__YOUR TASK__. Every line of the material below that holds the string "filmed" should be copied.
+ + + + +
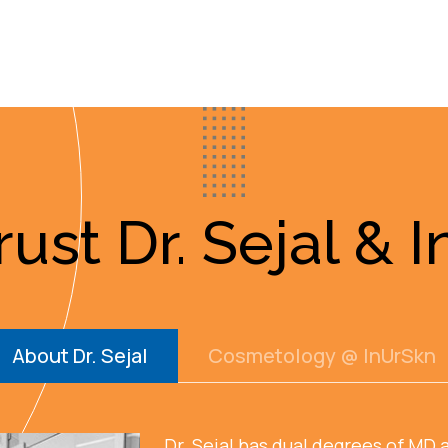
ust Dr. Sejal & 
About Dr. Sejal
Cosmetology @ InUrSkn
Dr. Sejal has dual degrees of MD 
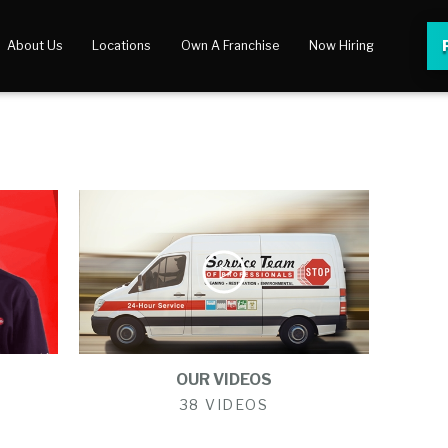
About Us
Locations
Own A Franchise
Now Hiring
 Center
lery
OUR VIDEOS
38 VIDEOS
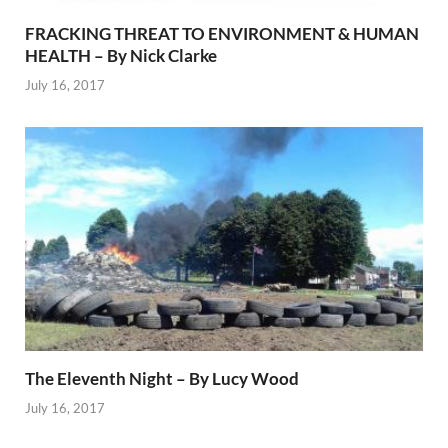
FRACKING THREAT TO ENVIRONMENT & HUMAN
HEALTH – By Nick Clarke
July 16, 2017
The Eleventh Night – By Lucy Wood
July 16, 2017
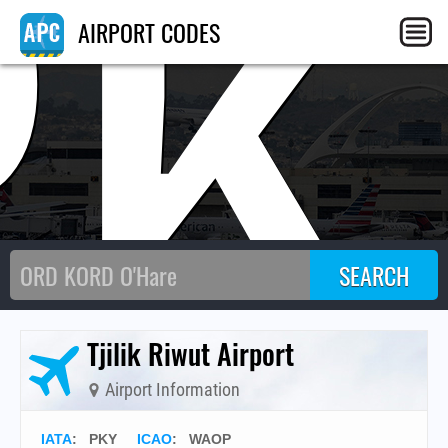
PK
AIRPORT CODES
Tjilik Riwut Airport
Airport Information
IATA
:
PKY
ICAO
:
WAOP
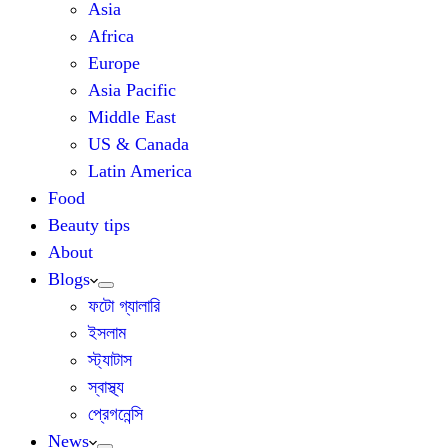
Asia
Africa
Europe
Asia Pacific
Middle East
US & Canada
Latin America
Food
Beauty tips
About
Blogs
ফটো গ্যালারি
ইসলাম
স্ট্যাটাস
স্বাস্থ্য
প্রেগনেন্সি
News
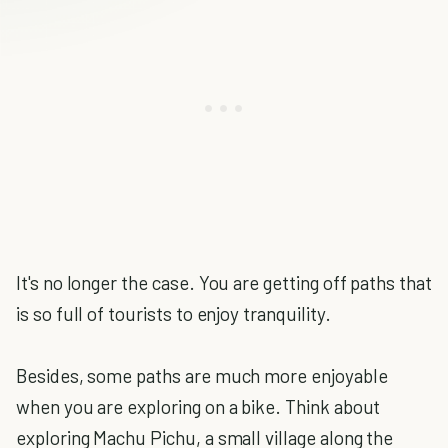
It's no longer the case. You are getting off paths that
is so full of tourists to enjoy tranquility.
Besides, some paths are much more enjoyable
when you are exploring on a bike. Think about
exploring Machu Pichu, a small village along the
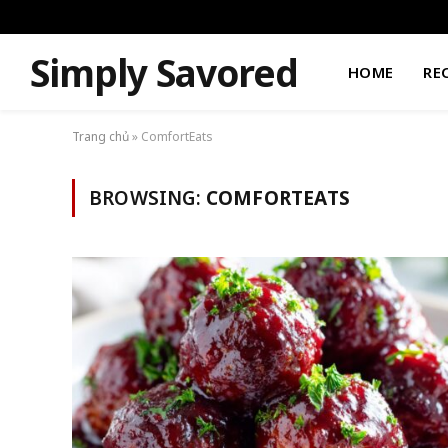
Simply Savored
HOME
RE
Trang chủ
»
ComfortEats
BROWSING:
COMFORTEATS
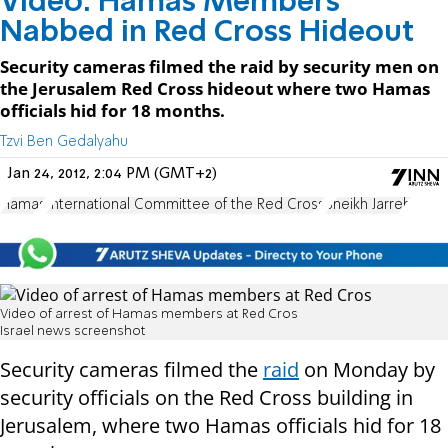
Video: Hamas Members
Nabbed in Red Cross Hideout
Security cameras filmed the raid by security men on
the Jerusalem Red Cross hideout where two Hamas
officials hid for 18 months.
Tzvi Ben Gedalyahu
Jan 24, 2012, 2:04 PM (GMT+2)
Hamas
International Committee of the Red Cross
Sheikh Jarreh
Video of arrest of Hamas members at Red Cros
Israel news screenshot
Security cameras filmed the
raid
on Monday by
security officials on the Red Cross building in
Jerusalem, where two Hamas officials hid for 18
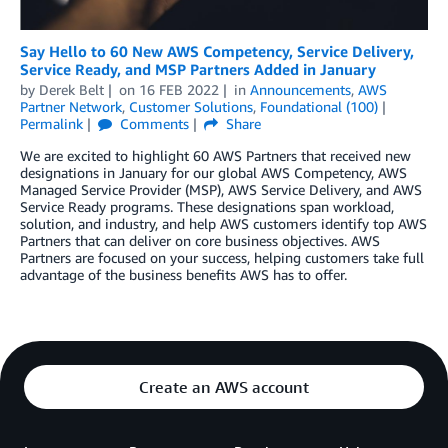
Say Hello to 60 New AWS Competency, Service Delivery,
Service Ready, and MSP Partners Added in January
by
Derek Belt
on
16 FEB 2022
in
Announcements
,
AWS
Partner Network
,
Customer Solutions
,
Foundational (100)
Permalink
Comments
Share
We are excited to highlight 60 AWS Partners that received new
designations in January for our global AWS Competency, AWS
Managed Service Provider (MSP), AWS Service Delivery, and AWS
Service Ready programs. These designations span workload,
solution, and industry, and help AWS customers identify top AWS
Partners that can deliver on core business objectives. AWS
Partners are focused on your success, helping customers take full
advantage of the business benefits AWS has to offer.
Create an AWS account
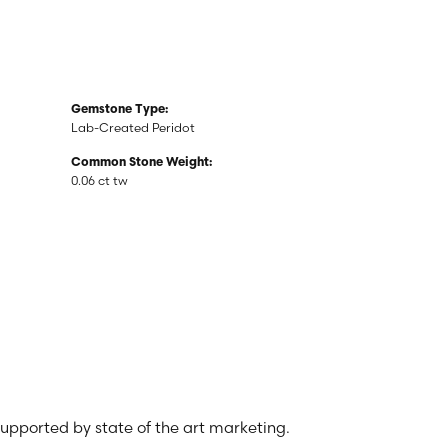
Gemstone Type:
Lab-Created Peridot
Common Stone Weight:
0.06 ct tw
 supported by state of the art marketing.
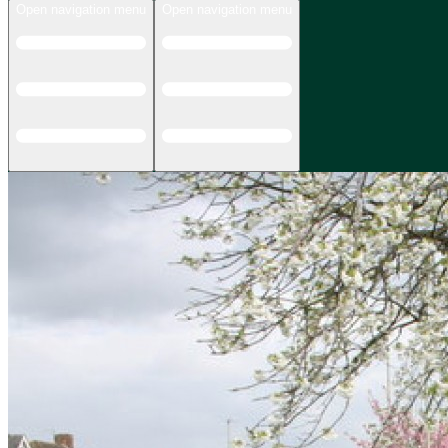
Open navigation menu
Open navigation menu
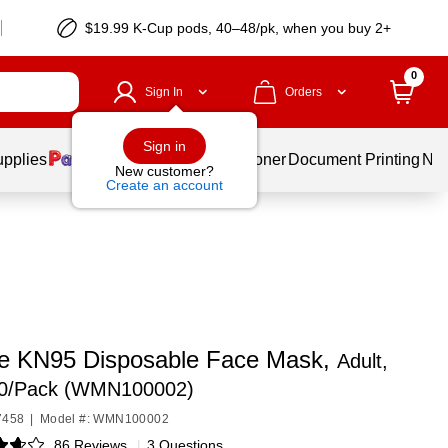
$19.99 K-Cup pods, 40–48/pk, when you buy 2+
0
Sign In
Orders
Sign in
upplies
Services
Ink & Toner
Document Printing
New
New customer?
Create an account
 KN95 Disposable Face Mask,
Adult,
20/Pack (WMN100002)
7458
|
Model #: WMN100002
86 Reviews
|
3 Questions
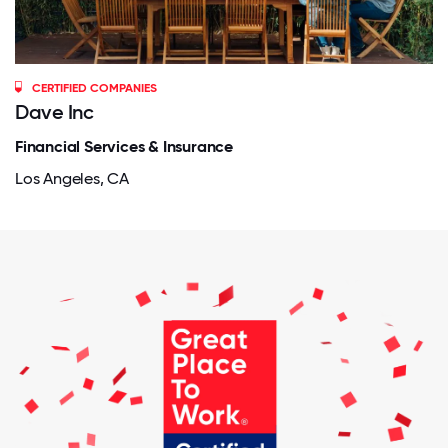
CERTIFIED COMPANIES
Dave Inc
Financial Services & Insurance
Los Angeles, CA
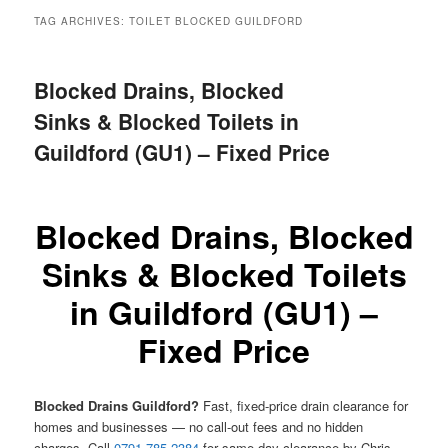
menu
TAG ARCHIVES:
TOILET BLOCKED GUILDFORD
Blocked Drains, Blocked
Sinks & Blocked Toilets in
Guildford (GU1) – Fixed Price
Blocked Drains, Blocked
Sinks & Blocked Toilets
in Guildford (GU1) –
Fixed Price
Blocked Drains Guildford?
Fast, fixed-price drain clearance for
homes and businesses — no call-out fees and no hidden
charges. Call
0791 785 2384
for same-day clearance by Chris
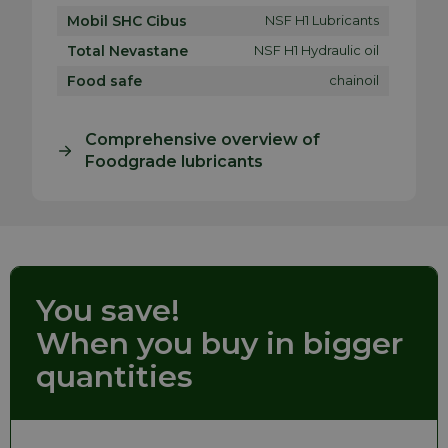
Mobil SHC Cibus
NSF H1 Lubricants
Total Nevastane
NSF H1 Hydraulic oil
Food safe
chainoil
Comprehensive overview of
Foodgrade lubricants
You save!
When you buy in bigger
quantities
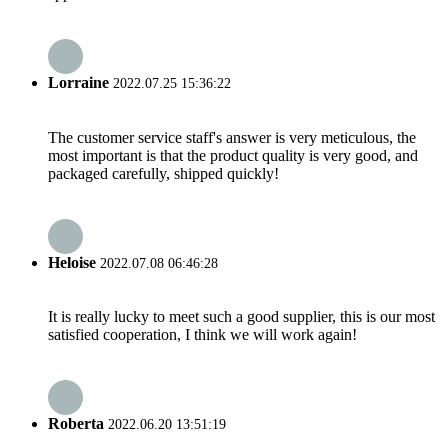
Lorraine
2022.07.25 15:36:22
The customer service staff's answer is very meticulous, the
most important is that the product quality is very good, and
packaged carefully, shipped quickly!
Heloise
2022.07.08 06:46:28
It is really lucky to meet such a good supplier, this is our most
satisfied cooperation, I think we will work again!
Roberta
2022.06.20 13:51:19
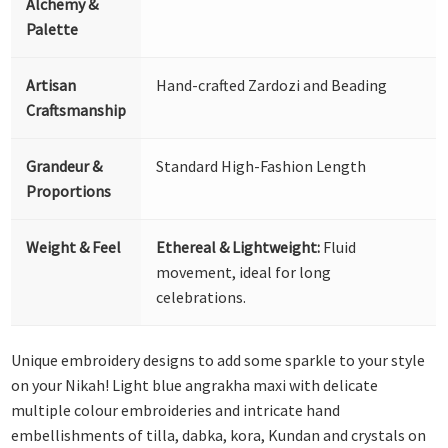
Alchemy &
Palette
Artisan
Hand-crafted Zardozi and Beading
Craftsmanship
Grandeur &
Standard High-Fashion Length
Proportions
Weight & Feel
Ethereal & Lightweight:
Fluid
movement, ideal for long
celebrations.
Unique embroidery designs to add some sparkle to your style
on your Nikah! Light blue angrakha maxi with delicate
multiple colour embroideries and intricate hand
embellishments of tilla, dabka, kora, Kundan and crystals on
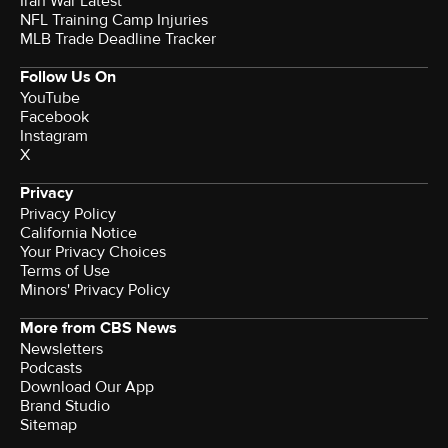
Iran War Latest
NFL Training Camp Injuries
MLB Trade Deadline Tracker
Follow Us On
YouTube
Facebook
Instagram
X
Privacy
Privacy Policy
California Notice
Your Privacy Choices
Terms of Use
Minors' Privacy Policy
More from CBS News
Newsletters
Podcasts
Download Our App
Brand Studio
Sitemap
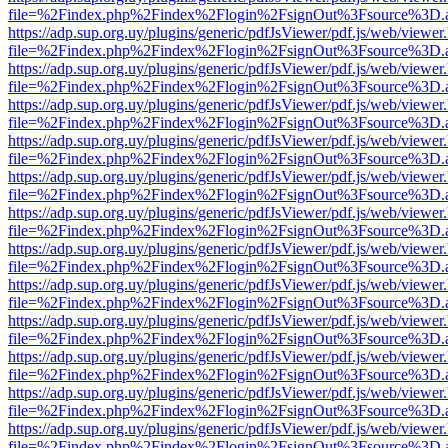
file=%2Findex.php%2Findex%2Flogin%2FsignOut%3Fsource%3D.ame
https://adp.sup.org.uy/plugins/generic/pdfJsViewer/pdf.js/web/viewer
file=%2Findex.php%2Findex%2Flogin%2FsignOut%3Fsource%3D.ame
https://adp.sup.org.uy/plugins/generic/pdfJsViewer/pdf.js/web/viewer
file=%2Findex.php%2Findex%2Flogin%2FsignOut%3Fsource%3D.ame
https://adp.sup.org.uy/plugins/generic/pdfJsViewer/pdf.js/web/viewer
file=%2Findex.php%2Findex%2Flogin%2FsignOut%3Fsource%3D.ame
https://adp.sup.org.uy/plugins/generic/pdfJsViewer/pdf.js/web/viewer
file=%2Findex.php%2Findex%2Flogin%2FsignOut%3Fsource%3D.ame
https://adp.sup.org.uy/plugins/generic/pdfJsViewer/pdf.js/web/viewer
file=%2Findex.php%2Findex%2Flogin%2FsignOut%3Fsource%3D.ame
https://adp.sup.org.uy/plugins/generic/pdfJsViewer/pdf.js/web/viewer
file=%2Findex.php%2Findex%2Flogin%2FsignOut%3Fsource%3D.ame
https://adp.sup.org.uy/plugins/generic/pdfJsViewer/pdf.js/web/viewer
file=%2Findex.php%2Findex%2Flogin%2FsignOut%3Fsource%3D.ame
https://adp.sup.org.uy/plugins/generic/pdfJsViewer/pdf.js/web/viewer
file=%2Findex.php%2Findex%2Flogin%2FsignOut%3Fsource%3D.ame
https://adp.sup.org.uy/plugins/generic/pdfJsViewer/pdf.js/web/viewer
file=%2Findex.php%2Findex%2Flogin%2FsignOut%3Fsource%3D.ame
https://adp.sup.org.uy/plugins/generic/pdfJsViewer/pdf.js/web/viewer
file=%2Findex.php%2Findex%2Flogin%2FsignOut%3Fsource%3D.ame
https://adp.sup.org.uy/plugins/generic/pdfJsViewer/pdf.js/web/viewer
file=%2Findex.php%2Findex%2Flogin%2FsignOut%3Fsource%3D.ame
https://adp.sup.org.uy/plugins/generic/pdfJsViewer/pdf.js/web/viewer
file=%2Findex.php%2Findex%2Flogin%2FsignOut%3Fsource%3D.ame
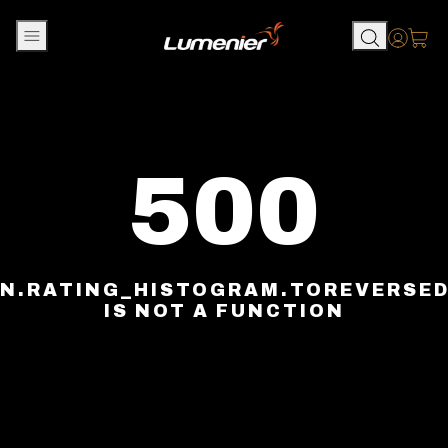
Skip to content
Accou
500
N.RATING_HISTOGRAM.TOREVERSE
IS NOT A FUNCTION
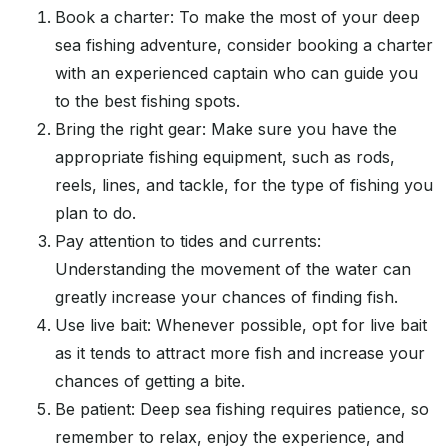
Book a charter: To make the most of your deep
sea fishing adventure, consider booking a charter
with an experienced captain who can guide you
to the best fishing spots.
Bring the right gear: Make sure you have the
appropriate fishing equipment, such as rods,
reels, lines, and tackle, for the type of fishing you
plan to do.
Pay attention to tides and currents:
Understanding the movement of the water can
greatly increase your chances of finding fish.
Use live bait: Whenever possible, opt for live bait
as it tends to attract more fish and increase your
chances of getting a bite.
Be patient: Deep sea fishing requires patience, so
remember to relax, enjoy the experience, and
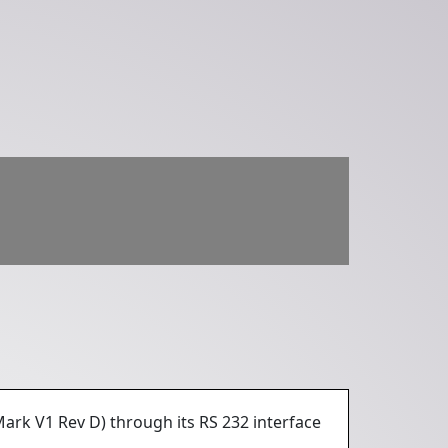
Mark V1 Rev D) through its RS 232 interface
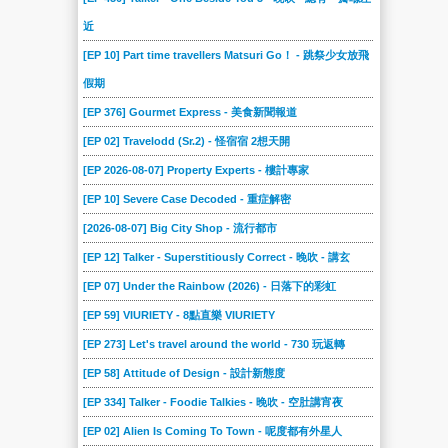
近
[EP 10] Part time travellers Matsuri Go！ - 跳祭少女放飛
假期
[EP 376] Gourmet Express - 美食新聞報道
[EP 02] Travelodd (Sr.2) - 怪宿宿 2想天開
[EP 2026-08-07] Property Experts - 樓計專家
[EP 10] Severe Case Decoded - 重症解密
[2026-08-07] Big City Shop - 流行都市
[EP 12] Talker - Superstitiously Correct - 晚吹 - 講玄
[EP 07] Under the Rainbow (2026) - 日落下的彩虹
[EP 59] VIURIETY - 8點直樂 VIURIETY
[EP 273] Let's travel around the world - 730 玩返轉
[EP 58] Attitude of Design - 設計新態度
[EP 334] Talker - Foodie Talkies - 晚吹 - 空肚講宵夜
[EP 02] Alien Is Coming To Town - 呢度都有外星人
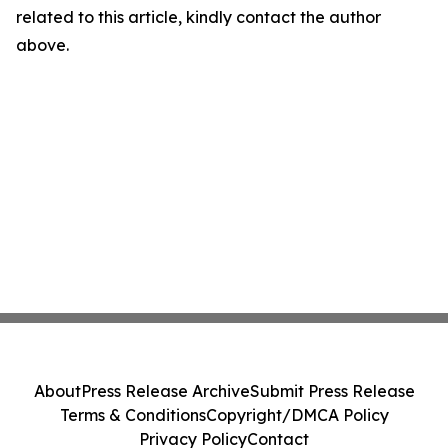
related to this article, kindly contact the author
above.
About
Press Release Archive
Submit Press Release
Terms & Conditions
Copyright/DMCA Policy
Privacy Policy
Contact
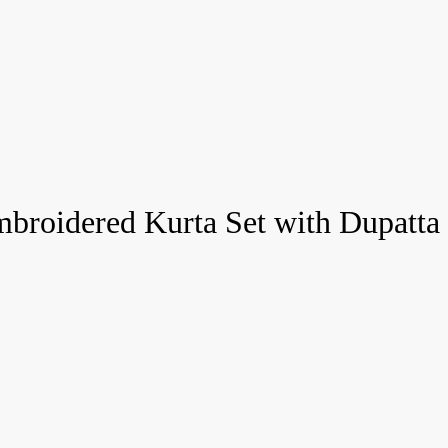
roidered Kurta Set with Dupatta 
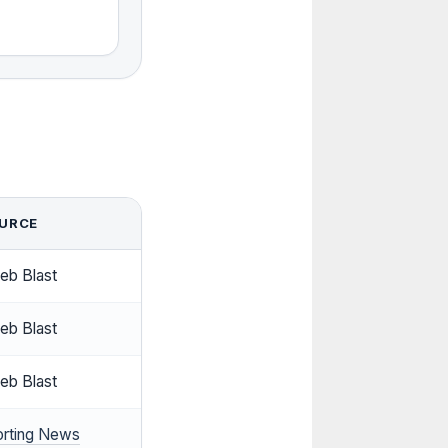
URCE
eb Blast
eb Blast
eb Blast
orting News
+ + + + +
__RESULT FOR THIS EXERCISE__.
Security cameras filmed the raid by security men on
Security cameras filmed the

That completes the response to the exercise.